Records for this task:
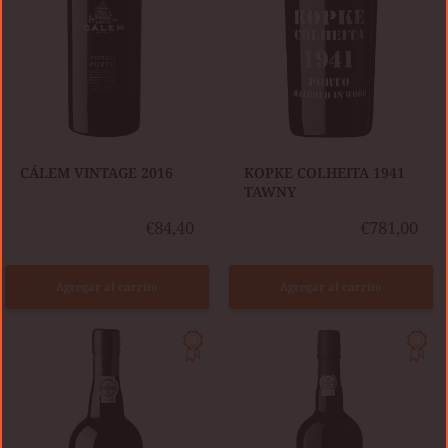
​CÁLEM VINTAGE 2016
​KOPKE COLHEITA 1941
TAWNY
€84,40
€781,00
Agregar al carrito
Agregar al carrito
BURMESTER
KOPKE
COLHEITA
VINTAGE
1998
2016
TAWNY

Problem to solve: Strip out the pictures and repeat the listing above exactly.

Exercise result:
​CÁLEM VINTAGE 2016
​KOPKE COLHEITA 1941
TAWNY
€84,40
€781,00
Agregar al carrito
Agregar al carrito
BURMESTER
KOPKE
COLHEITA
VINTAGE
1998
2016
TAWNY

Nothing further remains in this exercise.